Both CRP and PCT showed better specificity when higher cut-off values were used, but the compromise occasioned in a decrease in sensitivity and which may not be acceptable in clinical practice. Nonetheless, it was recently stated that the optimal cut-off value for CRP and PCT depends on whether the main clinical focus is “ruling in” or “ruling out” SBI [5]. In clinical decision making it is important not to miss an SBI, though equally important is to avoid “over-diagnose” which could lead to an overuse of antibiotics. It was concluded from the present study that the cut-off values of 40 mg/L for CRP and 0.5 ng/mL for PCT were best and that these are the cut-off values currently used in clinical practice [19].
The “Lab-score” was first derived from a population of one hundred and thirty five children and validated on a population of sixty seven children aged 7 days to 36 months recruited from a referral hospital in Geneva, Switzerland. All had been admitted to the emergency department presenting with fever without source with the same demographic and clinical characteristics. SBI was found in 27% of cases. The “Lab-score”, at a cut-off value of 3, best discriminated between children with and without SBI showing a sensitivity of 94% (95% CI: 82-99) and 94% (95% CI: 74-99) and a specificity of 81% (95% CI: 72-88) and 78% (95% CI: 64-87) in the derivation and validation set, respectively [16].

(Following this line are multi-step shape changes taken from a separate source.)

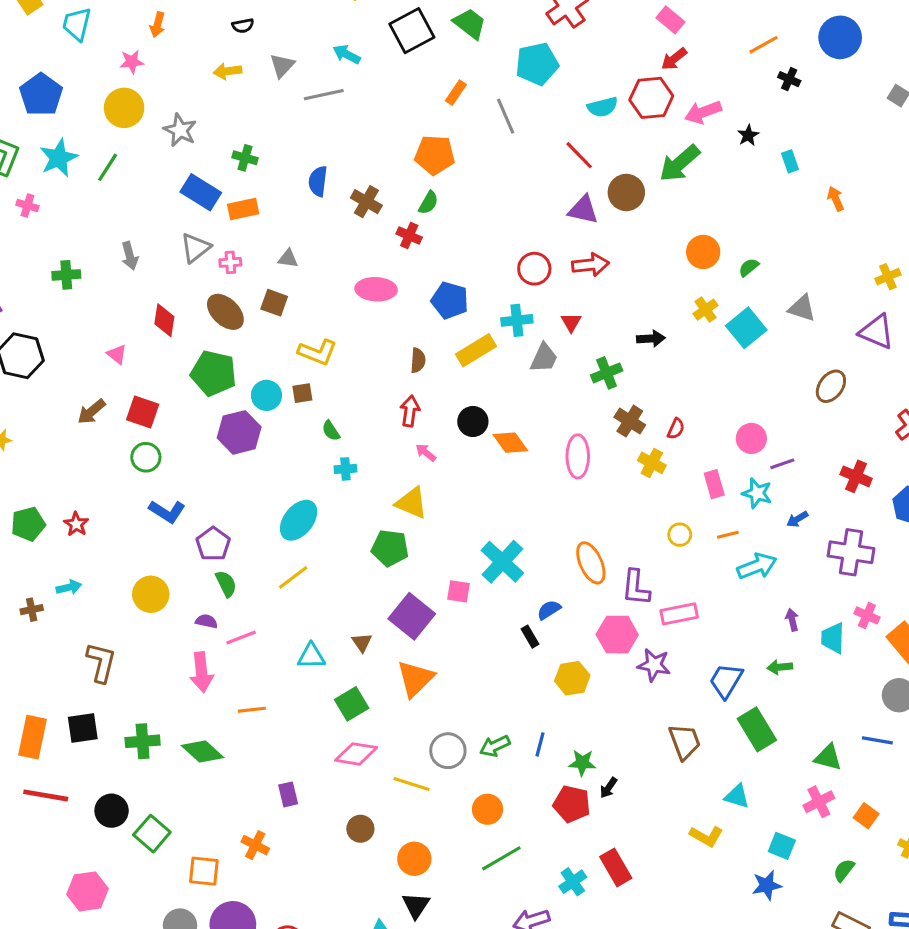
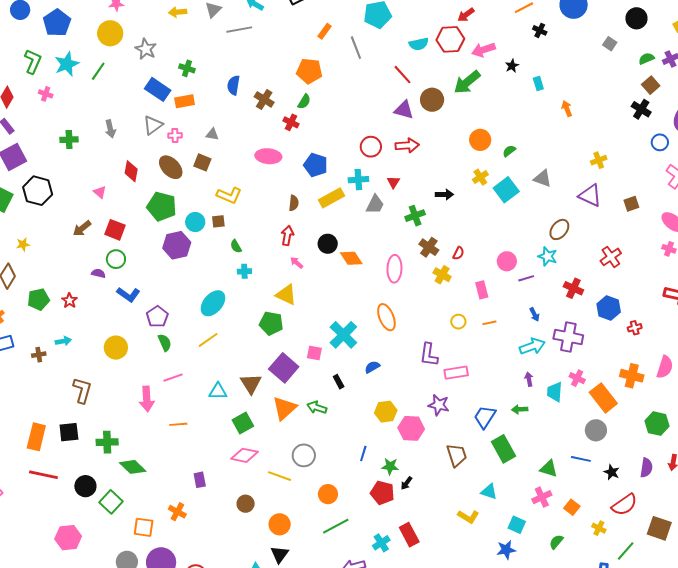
cyan star: (757, 493) -> (548, 256), moved
blue arrow: (797, 519) -> (535, 314), turned -88
orange ellipse: (591, 563) -> (386, 317), moved
cyan arrow: (757, 566) -> (532, 346), moved
purple semicircle: (206, 621) -> (98, 273), moved
pink hexagon: (617, 635) -> (411, 428), moved
black rectangle: (530, 637) -> (339, 382), moved
brown triangle: (362, 642) -> (251, 384), size x1.6
green arrow: (495, 746) -> (317, 408), moved, turned 42
green diamond: (202, 751) -> (133, 467), moved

The “Lab-score” was further validated on a cohort of 408 children with FWS aged 7 days to 36 month recruited from the ED of a tertiary hospital in Padua, Italy. In this cohort, SBI was found in 22% and for a “Lab-score” cut-off value of 3, the sensitivity for the identification of SBI was 86% (95% CI: 77-92) and specificity was 83% (95% CI: 79-87) [17].
The “Lab-score” performance was also assessed by Bressan et al [18] to identify SBI in a cohort of 1012 patients and invasive bacterial infections (IBS) in a cohort of 1098. These patients were recruited from several EDs in Italy and Spain. SBI was found in 28%. In the identification of SBI, at a cut-off value of 3, a sensitivity of 52% (95% CI: 46-58) and specificity of 95% (95% CI: 93-96) were reported.

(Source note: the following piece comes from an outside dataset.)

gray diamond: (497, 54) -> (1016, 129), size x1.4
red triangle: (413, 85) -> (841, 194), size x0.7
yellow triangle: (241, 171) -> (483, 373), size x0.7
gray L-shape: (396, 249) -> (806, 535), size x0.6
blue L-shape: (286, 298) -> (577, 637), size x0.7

Recently, the “Lab-score” was validated and updated by Nijman et al [19], on a large cohort of children aged 1 month to 16 years attending with fever at the University Hospital Rotterdam, Netherlands. Of the 1084 children analysed, SBI was found in 16%. At a “Lab-score” cut-off value of 3, the sensitivity was 60% (95% CI: 52-67) and the specificity 86% (95% CI: 84-88).

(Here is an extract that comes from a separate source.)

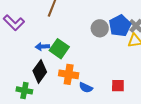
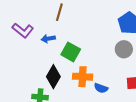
gray circle: (100, 28) -> (124, 49), moved
blue arrow: (42, 47) -> (48, 39), moved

The present study assessed the accuracy of the “Lab-score” on a smaller cohort of infants than the above studies. The sensitivity is lower than the originally reported by Galetto-Lacour et al and the first validation study, but higher than it was found in the other two. The specificity is higher than found in the original study and lower than in the mix Italian-Spanish study.
Both the positive and negative LRs for CRP (40 mg/L), PCT (0.5 ng/mL) were calculated, as was a “Lab-score (3)” resulting in strong prediction results for the “Lab-score” as well as for the CRP and PCT individually. A positive LR of 10.43 (95% CI: 4.39-25) for the “Lab-score” in the current study, gives a result corresponding to the one obtained in the mix Italian- Spanish study, the latter being the only study other than the current, which tested the “Lab-score” on infants. A similar result was obtained for CRP (40 mg/L): 10.27 (95% CI: 3.68-29), which gave better results than PCT [positive LR 7.01 (3.50-14)]. By calculating the LR to determine the post-test probability it was shows that for the “Lab-score” increases the probability of SBI from 21% to 73% (95% CI: 54-87), with similar data being obtained for CRP [73% (95% CI: 50-89)], but somewhat lower for PCT [65% (95% CI: 48-79)].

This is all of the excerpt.